Durante el alto el fuego, los equipos de rescate reciben llamadas constantes: un vecino informa de un olor, una familia pide ayuda para recuperar a su ser querido, un edificio se está derrumbando, una extremidad ha surgido a través de los escombros, las moscas que se reúnen en una esquina revelan lo que se encuentra debajo.
Khammash ha comenzado a sentir la muerte como una presencia, no como un evento. “Nos rodea”, dijo. “Tal vez somos los próximos. Aceptamos el plan de dios, pero aún así, dentro de nosotros, amamos la vida”.
Una de las misiones más difíciles que Khammash ha tenido bajo el alto el fuego fue en una torre bombardeada en el barrio de Al Rimal. Una mujer estaba viva en algún lugar debajo del piso superior derrumbado, gritando, pero los rescatistas no pudieron localizarla. “Estaba ocuro”, recordó. “Seguí moviendo mi luz, tratando de entender de dónde venía su voz”. De repente, estaba debajo de él. “Había puesto mi pie junto a su cabeza sin darme cuenta. La sacamos con vida”.

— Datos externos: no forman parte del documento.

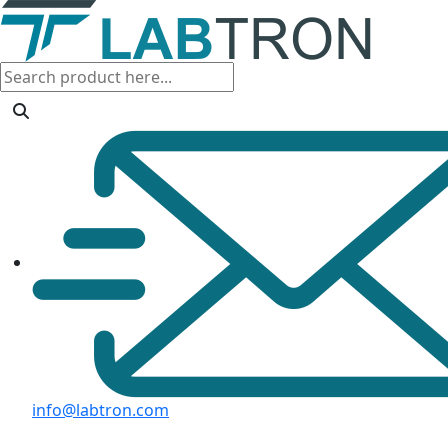
info@labtron.com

La recuperación más larga que Khammash haya trabajado tardó un día completo: sacar a Marah Al Haddad, una niña enterrada debajo de varios pisos en el área de Al Daraj hace un mes. “Aún estaba viva cuando la alcanzamos”, dijo. “Había estado respirando polvo y explosivos. Mi colega Abdullah Al Majdalawi y yo seguimos llamando: ‘¿Dónde estás, Marah?’ Y ella respondió: ‘Estoy aquí. Estoy aquí’”.
“Cuando nos vio, la esperanza volvió a su cara”, dijo. “Lo que nos mantiene en marcha es traer a alguien de vuelta de la muerte”.